A Month of Journals, Day 5 on Time and Writing, on Einstein and Woolf, on Plath and Me

My dear friends at KTW (Kitchen Table Writers in Massachusetts) set up a round robin of sharing daily prompts for journaling this month. The group is much more writing-down-the-bonesy than I, who have kept a diary since childhood without sharing it, but it's a rough month health and weather-wise, and it's been a good exercise for me, waking up at 5 a.m. in what Plath called "the substanceless blue" of predawn, plugging into a quote, and writing away. Here is a response to one from Jane Zimmerman:

"TIME IS A SLIPPERY THING"

It's that Einstein notion, doncha know, the hour with a beautiful woman (ahem) that seems like a minute and the minute with your hand on a stove burner that seems like an hour-- though as someone who received first degree burns from three seconds of oven flame, I am not sure who could keep her (ahem) hand on a burner a whole minute.

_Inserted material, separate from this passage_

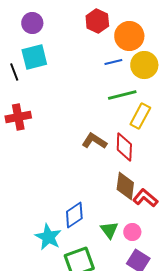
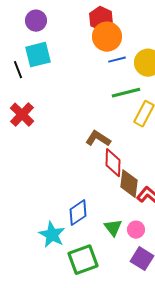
orange circle: (129, 36) -> (107, 37), moved
red cross: (18, 117) -> (22, 115), turned -35
red diamond: (124, 147) -> (113, 163), moved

And it's not just the long and the short of it that slips. It's the in and out, the before and after. Did my sister tell me that the week of her final diagnosis, or six weeks later, the week she died? Did we get the free night in Dublin after the trip to Amsterdam or Edinburgh? (I can see the airport waiting room where we got the news, but can't recall what language everyone spoke.) Did my father wander from his residence before or after the two weeks that scabies ravages the place and everyone was told not to tell?

There is up and down, too: the import of time that slips and slides. The husband's remark that seems so casual and becomes the largest of lies, the first love that looms so huge, think Rosamund, reduced to a crush by Juliet. This is the large and the small of it, the connection to writing, what Woolf meant by "writing means making things large."

Woolf's diaries stopped the slip a bit. They put events in their place, in a place, and if not the historical place, writing puts events in a clean well-lit place on the page and in that cloud of confusion my brain has become sometimes when I try to order my life.

I never got it ALL down, but there, in those 3-ring notebooks on the oak shelves, there, since age 10, is where I have managed to hold onto some moments of being, to be sure still slipping and sliding, but, too, staying. Stayed.